= WORK ITEM =
Print the records below exactly, and do not carry over any picture.

= PROVIDED ENTRIES =
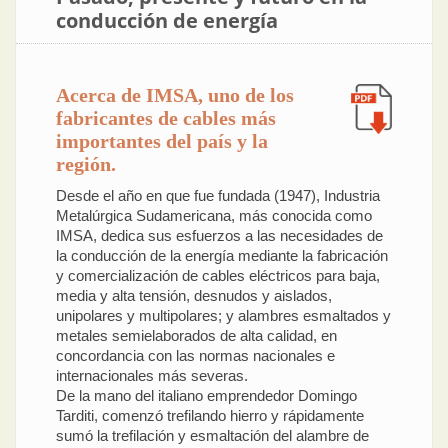
conducción de energía
Acerca de IMSA, uno de los
fabricantes de cables más
importantes del país y la
región.
Desde el año en que fue fundada (1947), Industria
Metalúrgica Sudamericana, más conocida como
IMSA, dedica sus esfuerzos a las necesidades de
la conducción de la energía mediante la fabricación
y comercialización de cables eléctricos para baja,
media y alta tensión, desnudos y aislados,
unipolares y multipolares; y alambres esmaltados y
metales semielaborados de alta calidad, en
concordancia con las normas nacionales e
internacionales más severas.
De la mano del italiano emprendedor Domingo
Tarditi, comenzó trefilando hierro y rápidamente
sumó la trefilación y esmaltación del alambre de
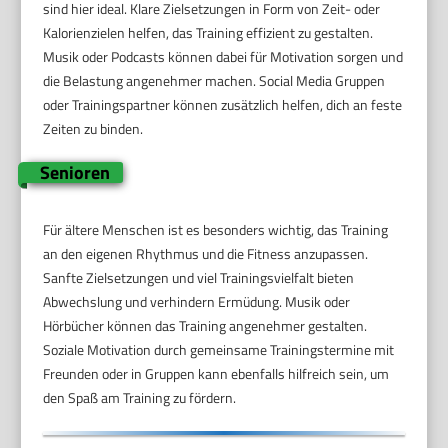
sind hier ideal. Klare Zielsetzungen in Form von Zeit- oder
Kalorienzielen helfen, das Training effizient zu gestalten.
Musik oder Podcasts können dabei für Motivation sorgen und
die Belastung angenehmer machen. Social Media Gruppen
oder Trainingspartner können zusätzlich helfen, dich an feste
Zeiten zu binden.
Senioren
Für ältere Menschen ist es besonders wichtig, das Training
an den eigenen Rhythmus und die Fitness anzupassen.
Sanfte Zielsetzungen und viel Trainingsvielfalt bieten
Abwechslung und verhindern Ermüdung. Musik oder
Hörbücher können das Training angenehmer gestalten.
Soziale Motivation durch gemeinsame Trainingstermine mit
Freunden oder in Gruppen kann ebenfalls hilfreich sein, um
den Spaß am Training zu fördern.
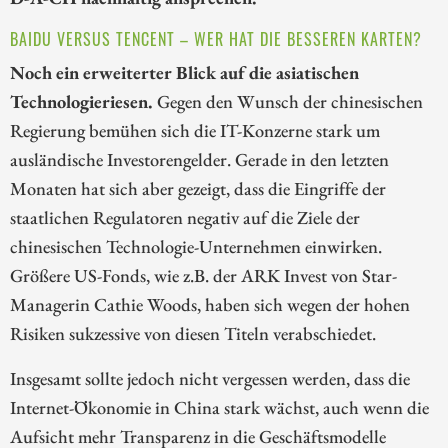
BAIDU VERSUS TENCENT – WER HAT DIE BESSEREN KARTEN?
Noch ein erweiterter Blick auf die asiatischen
Technologieriesen.
Gegen den Wunsch der chinesischen
Regierung bemühen sich die IT-Konzerne stark um
ausländische Investorengelder. Gerade in den letzten
Monaten hat sich aber gezeigt, dass die Eingriffe der
staatlichen Regulatoren negativ auf die Ziele der
chinesischen Technologie-Unternehmen einwirken.
Größere US-Fonds, wie z.B. der ARK Invest von Star-
Managerin Cathie Woods, haben sich wegen der hohen
Risiken sukzessive von diesen Titeln verabschiedet.
Insgesamt sollte jedoch nicht vergessen werden, dass die
Internet-Ökonomie in China stark wächst, auch wenn die
Aufsicht mehr Transparenz in die Geschäftsmodelle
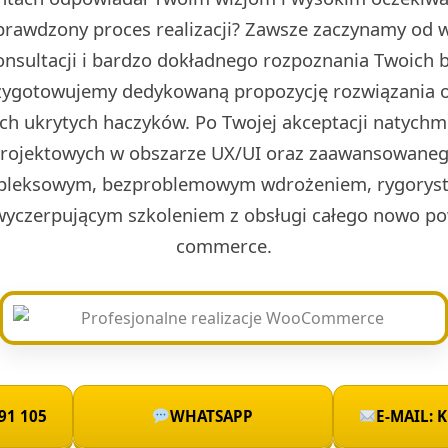
prawdzony proces realizacji? Zawsze zaczynamy od w 
onsultacji i bardzo dokładnego rozpoznania Twoich 
rzygotowujemy dedykowaną propozycję rozwiązania o
ch ukrytych haczyków. Po Twojej akceptacji natych
projektowych w obszarze UX/UI oraz zaawansowaneg
leksowym, bezproblemowym wdrożeniem, rygoryst
wyczerpującym szkoleniem z obsługi całego nowo po
commerce.
91 105
WHATSAPP
E-MAIL:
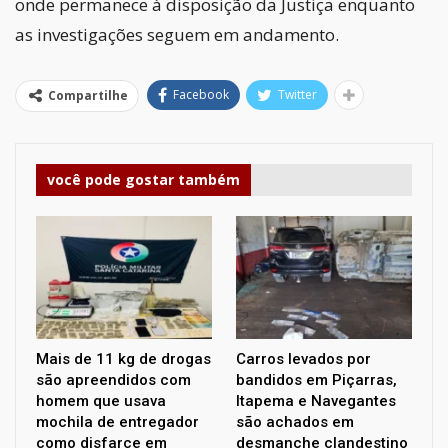
onde permanece à disposição da Justiça enquanto
as investigações seguem em andamento.
Facebook
Twitter
Compartilhe
você pode gostar também
Mais de 11 kg de drogas
Carros levados por
são apreendidos com
bandidos em Piçarras,
homem que usava
Itapema e Navegantes
mochila de entregador
são achados em
como disfarce em
desmanche clandestino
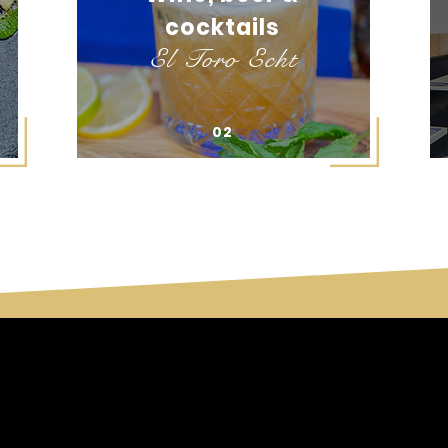
cocktails
El Toro Echt
02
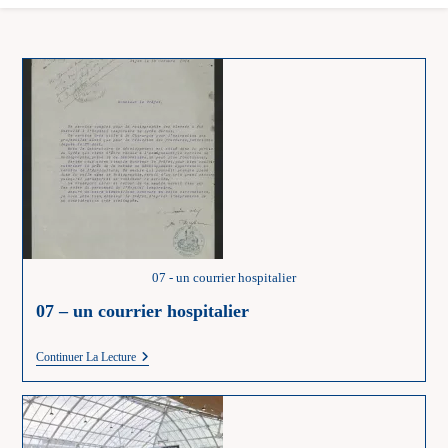
07 - un courrier hospitalier
07 – un courrier hospitalier
07
Continuer La Lecture
–
Un
Courrier
Hospitalier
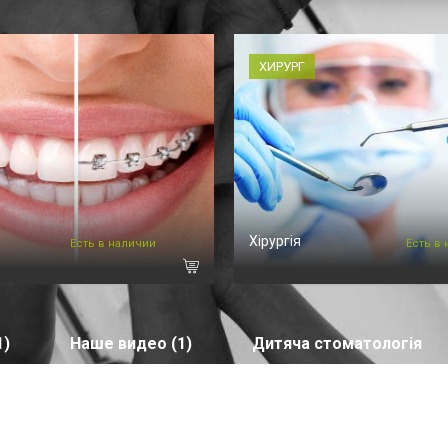
ХИРУРГ
Хірургія
Есть в наличии
Есть в
1)
Наше видео (1)
Дитяча стоматологія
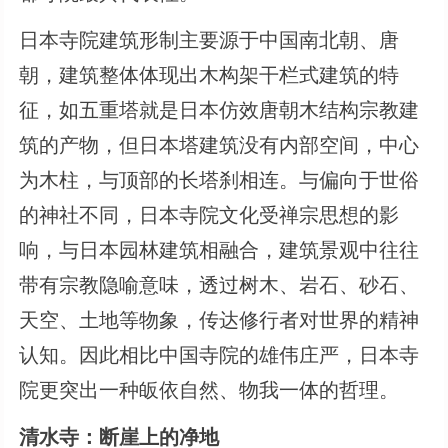
日本寺院建筑形制主要源于中国南北朝、唐
朝，建筑整体体现出木构架干栏式建筑的特
征，如五重塔就是日本仿效唐朝木结构宗教建
筑的产物，但日本塔建筑没有内部空间，中心
为木柱，与顶部的长塔刹相连。与偏向于世俗
的神社不同，日本寺院文化受禅宗思想的影
响，与日本园林建筑相融合，建筑景观中往往
带有宗教隐喻意味，透过树木、岩石、砂石、
天空、土地等物象，传达修行者对世界的精神
认知。因此相比中国寺院的雄伟庄严，日本寺
院更突出一种皈依自然、物我一体的哲理。
清水寺：断崖上的净地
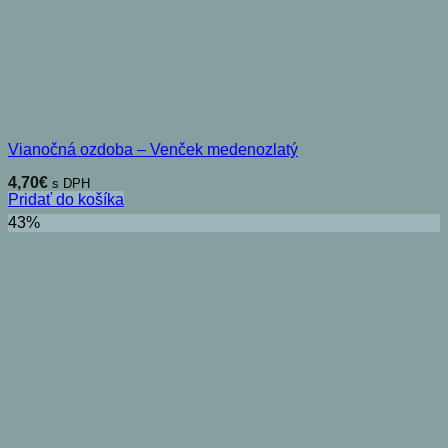
Vianočná ozdoba – Venček medenozlatý
4,70
€
s DPH
Pridať do košíka
43%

= EXERCISE ANSWER =
conducción de energía
Acerca de IMSA, uno de los
fabricantes de cables más
importantes del país y la
región.
Desde el año en que fue fundada (1947), Industria
Metalúrgica Sudamericana, más conocida como
IMSA, dedica sus esfuerzos a las necesidades de
la conducción de la energía mediante la fabricación
y comercialización de cables eléctricos para baja,
media y alta tensión, desnudos y aislados,
unipolares y multipolares; y alambres esmaltados y
metales semielaborados de alta calidad, en
concordancia con las normas nacionales e
internacionales más severas.
De la mano del italiano emprendedor Domingo
Tarditi, comenzó trefilando hierro y rápidamente
sumó la trefilación y esmaltación del alambre de
sind hier ideal. Klare Zielsetzungen in Form von Zeit- oder
Kalorienzielen helfen, das Training effizient zu gestalten.
Musik oder Podcasts können dabei für Motivation sorgen und
die Belastung angenehmer machen. Social Media Gruppen
oder Trainingspartner können zusätzlich helfen, dich an feste
Zeiten zu binden.
Senioren
Für ältere Menschen ist es besonders wichtig, das Training
an den eigenen Rhythmus und die Fitness anzupassen.
Sanfte Zielsetzungen und viel Trainingsvielfalt bieten
Abwechslung und verhindern Ermüdung. Musik oder
Hörbücher können das Training angenehmer gestalten.
Soziale Motivation durch gemeinsame Trainingstermine mit
Freunden oder in Gruppen kann ebenfalls hilfreich sein, um
den Spaß am Training zu fördern.
BAIDU VERSUS TENCENT – WER HAT DIE BESSEREN KARTEN?
Noch ein erweiterter Blick auf die asiatischen
Technologieriesen.
Gegen den Wunsch der chinesischen
Regierung bemühen sich die IT-Konzerne stark um
ausländische Investorengelder. Gerade in den letzten
Monaten hat sich aber gezeigt, dass die Eingriffe der
staatlichen Regulatoren negativ auf die Ziele der
chinesischen Technologie-Unternehmen einwirken.
Größere US-Fonds, wie z.B. der ARK Invest von Star-
Managerin Cathie Woods, haben sich wegen der hohen
Risiken sukzessive von diesen Titeln verabschiedet.
Insgesamt sollte jedoch nicht vergessen werden, dass die
Internet-Ökonomie in China stark wächst, auch wenn die
Aufsicht mehr Transparenz in die Geschäftsmodelle
prawdzony proces realizacji? Zawsze zaczynamy od w 
onsultacji i bardzo dokładnego rozpoznania Twoich 
rzygotowujemy dedykowaną propozycję rozwiązania o
ch ukrytych haczyków. Po Twojej akceptacji natych
projektowych w obszarze UX/UI oraz zaawansowaneg
leksowym, bezproblemowym wdrożeniem, rygoryst
wyczerpującym szkoleniem z obsługi całego nowo po
commerce.
91 105
WHATSAPP
E-MAIL:
onde permanece à disposição da Justiça enquanto
as investigações seguem em andamento.
Facebook
Twitter
Compartilhe
você pode gostar também
Mais de 11 kg de drogas
Carros levados por
são apreendidos com
bandidos em Piçarras,
homem que usava
Itapema e Navegantes
mochila de entregador
são achados em
como disfarce em
desmanche clandestino
cocktails
El Toro Echt
02
07 - un courrier hospitalier
07 – un courrier hospitalier
07
Continuer La Lecture
–
Un
Courrier
Hospitalier
ХИРУРГ
Хірургія
Есть в наличии
Есть в
1)
Наше видео (1)
Дитяча стоматологія
日本寺院建筑形制主要源于中国南北朝、唐
朝，建筑整体体现出木构架干栏式建筑的特
征，如五重塔就是日本仿效唐朝木结构宗教建
筑的产物，但日本塔建筑没有内部空间，中心
为木柱，与顶部的长塔刹相连。与偏向于世俗
的神社不同，日本寺院文化受禅宗思想的影
响，与日本园林建筑相融合，建筑景观中往往
带有宗教隐喻意味，透过树木、岩石、砂石、
天空、土地等物象，传达修行者对世界的精神
认知。因此相比中国寺院的雄伟庄严，日本寺
院更突出一种皈依自然、物我一体的哲理。
清水寺：断崖上的净地
Vianočná ozdoba – Venček medenozlatý
4,70
€
s DPH
Pridať do košíka
43%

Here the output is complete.